When upgrading the primary key data type in a table, we needed to upgrade other tables that have fields referencing the upgraded primary key, for example, the tables with foreign key on the updated primary key. However, some tables just defined an ordinary field instead of using foreign key constraints to reference the upgraded primary key. In our case, when the ID of an order in the order table was passed down to another service, the order ID was saved as an ordinary field with an unrelated naming of target_id in their table. Such references without the foreign key constraint were harder to identify.
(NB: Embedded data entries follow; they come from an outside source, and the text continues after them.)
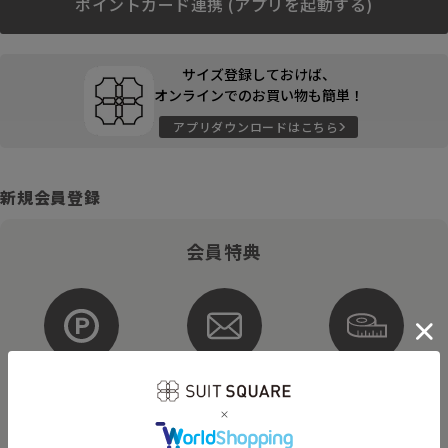
ポイントカード連携 (アプリを起動する)
サイズ登録しておけば、
オンラインでのお買い物も簡単！
アプリダウンロードはこちら
新規会員登録
会員特典
ポイントが
お得な
購入サイズを
貯まる・使える
メルマガ配信
登録
そのほかにもさまざまなキャンペーンを予定しています。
Hard to detect if IDs were handled properly in backend applications with a microservice architecture

There was not an easy way to confirm if applications’ code could handle the new ID data type properly. Particularly for data that were used across domains under the microservice architecture, different flows are running in isolated services. It’s hard to tell exactly how the upgraded table ID is flowing and how it is handled inside the services using the ID. For example, if the data type of the ID is defined as Integer in the API request and response between services, or if there is data type downcasting from Long to Integer in the code, we could end up with code exceptions or incorrect data when we begin to use the IDs exceeding the Integer range in any table.

Guaranteeing compatibility on all client platforms and versions

Similar issues of data type incompatibility could also happen on user-facing clients, such as our Android, iOS and Web apps. For example, if a client application defines a data object with an Integer ID to receive a response from the backend, the client won’t work when the backend returns a response with the ID that exceeds the Integer range. We also needed to make sure that clients that are compatible with the BigInt upgrade worked well not only in the future versions of clients, but also in the older app versions.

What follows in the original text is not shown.